**Required work**. Records follow. Copy every line with "материалы".

Collected data
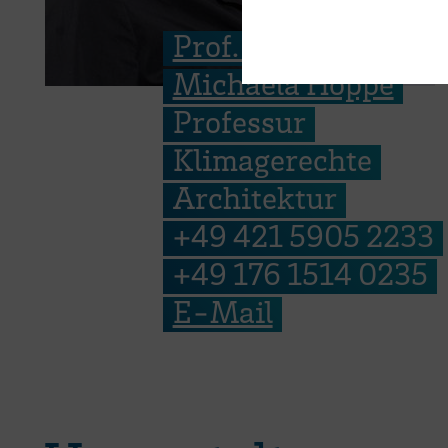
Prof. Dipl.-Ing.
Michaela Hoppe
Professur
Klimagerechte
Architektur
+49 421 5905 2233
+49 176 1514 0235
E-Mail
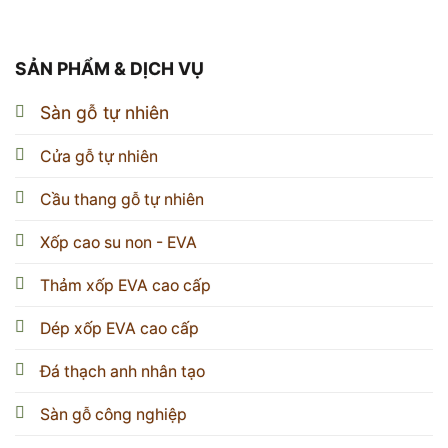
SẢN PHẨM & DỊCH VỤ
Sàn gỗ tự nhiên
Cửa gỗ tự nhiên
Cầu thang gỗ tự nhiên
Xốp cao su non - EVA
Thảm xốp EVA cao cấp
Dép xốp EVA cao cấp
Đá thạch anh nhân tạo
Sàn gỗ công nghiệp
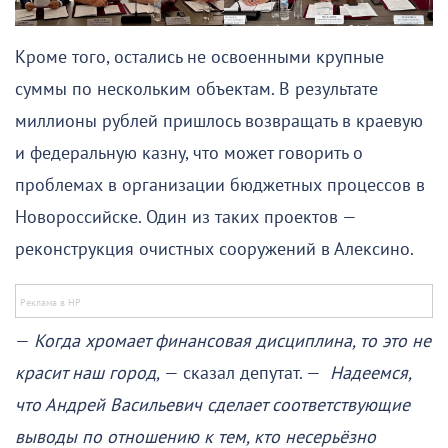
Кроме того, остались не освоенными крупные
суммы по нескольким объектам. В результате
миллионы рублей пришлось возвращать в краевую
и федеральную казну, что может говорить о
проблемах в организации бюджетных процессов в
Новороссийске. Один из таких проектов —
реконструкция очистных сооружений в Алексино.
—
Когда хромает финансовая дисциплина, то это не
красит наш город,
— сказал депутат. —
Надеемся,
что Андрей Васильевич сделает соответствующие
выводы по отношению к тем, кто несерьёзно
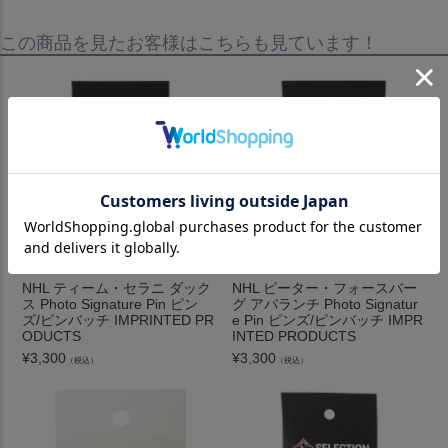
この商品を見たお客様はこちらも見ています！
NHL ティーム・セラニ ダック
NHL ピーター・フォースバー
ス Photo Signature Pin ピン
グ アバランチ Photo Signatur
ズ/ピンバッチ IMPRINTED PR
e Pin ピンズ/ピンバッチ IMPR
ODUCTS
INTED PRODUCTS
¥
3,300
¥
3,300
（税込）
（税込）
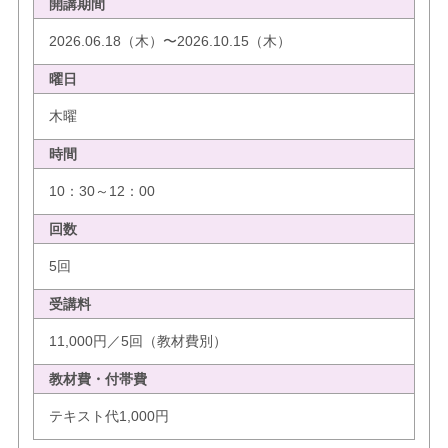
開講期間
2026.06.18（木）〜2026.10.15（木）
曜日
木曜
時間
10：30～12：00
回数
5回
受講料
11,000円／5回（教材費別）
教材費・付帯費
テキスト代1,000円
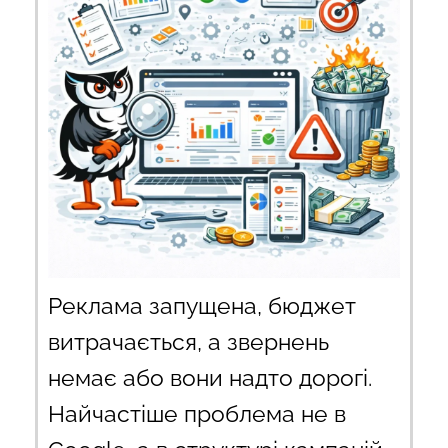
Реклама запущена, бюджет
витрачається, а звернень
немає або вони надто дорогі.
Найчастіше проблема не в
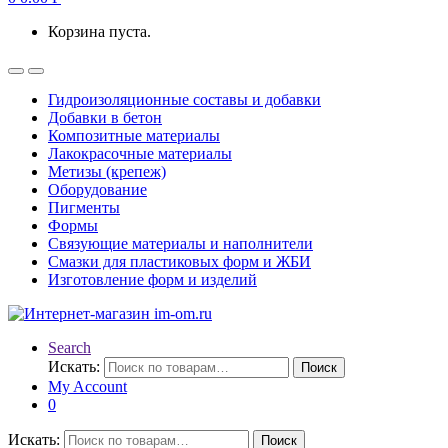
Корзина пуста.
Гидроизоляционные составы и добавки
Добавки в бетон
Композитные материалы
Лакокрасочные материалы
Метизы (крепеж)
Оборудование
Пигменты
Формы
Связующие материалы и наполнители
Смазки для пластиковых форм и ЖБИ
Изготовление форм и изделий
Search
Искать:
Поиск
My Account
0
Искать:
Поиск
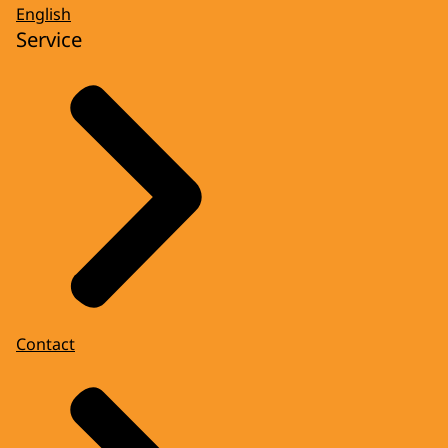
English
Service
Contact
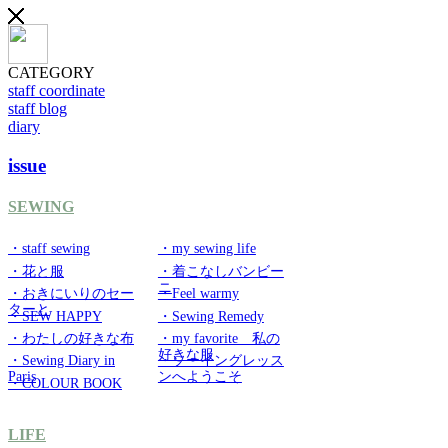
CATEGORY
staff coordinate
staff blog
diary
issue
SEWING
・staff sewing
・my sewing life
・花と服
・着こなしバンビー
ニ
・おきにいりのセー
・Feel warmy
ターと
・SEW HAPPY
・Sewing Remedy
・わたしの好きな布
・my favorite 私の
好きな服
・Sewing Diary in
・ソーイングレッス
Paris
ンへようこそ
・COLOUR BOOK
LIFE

**Answer to this problem**.
Композитные материалы
Лакокрасочные материалы
Связующие материалы и наполнители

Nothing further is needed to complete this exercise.